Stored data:
+ + + + + + +

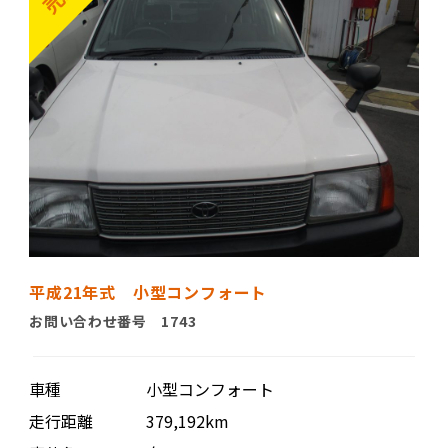
平成21年式 小型コンフォート
お問い合わせ番号 1743
車種
小型コンフォート
走行距離
379,192km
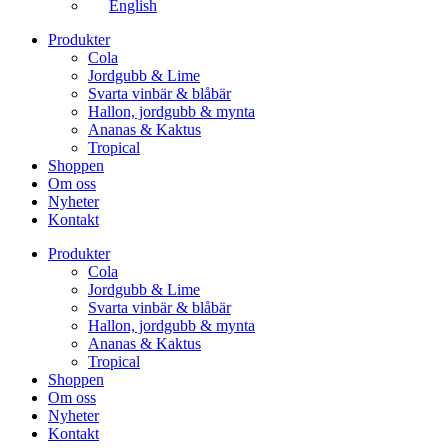
English
Produkter
Cola
Jordgubb & Lime
Svarta vinbär & blåbär
Hallon, jordgubb & mynta
Ananas & Kaktus
Tropical
Shoppen
Om oss
Nyheter
Kontakt
Produkter
Cola
Jordgubb & Lime
Svarta vinbär & blåbär
Hallon, jordgubb & mynta
Ananas & Kaktus
Tropical
Shoppen
Om oss
Nyheter
Kontakt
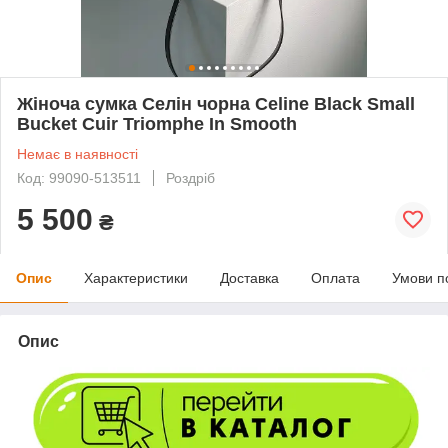
Жіноча сумка Селін чорна Celine Black Small
Bucket Cuir Triomphe In Smooth
Немає в наявності
Код: 99090-513511
Роздріб
5 500
₴
Опис
Характеристики
Доставка
Оплата
Умови п
Опис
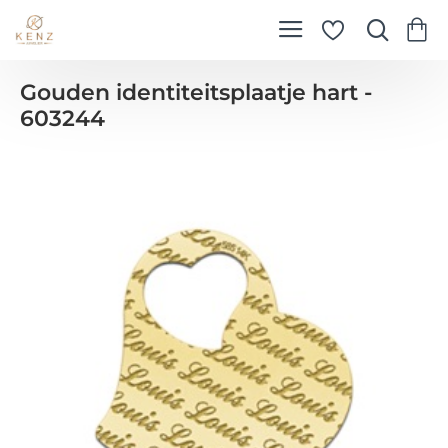
Gouden identiteitsplaatje hart -
603244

+ + + + + + +

Nothing in the records should be changed in the copy, but the pictures must be left out.

平成21年式 小型コンフォート
お問い合わせ番号 1743
車種
小型コンフォート
走行距離
379,192km
English
Produkter
Cola
Jordgubb & Lime
Svarta vinbär & blåbär
Hallon, jordgubb & mynta
Ananas & Kaktus
Tropical
Shoppen
Om oss
Nyheter
Kontakt
Produkter
Cola
Jordgubb & Lime
Svarta vinbär & blåbär
Hallon, jordgubb & mynta
Ananas & Kaktus
Tropical
Shoppen
Om oss
Nyheter
Kontakt
Жіноча сумка Селін чорна Celine Black Small
Bucket Cuir Triomphe In Smooth
Немає в наявності
Код: 99090-513511
Роздріб
5 500
₴
Опис
Характеристики
Доставка
Оплата
Умови п
Опис
Gouden identiteitsplaatje hart -
603244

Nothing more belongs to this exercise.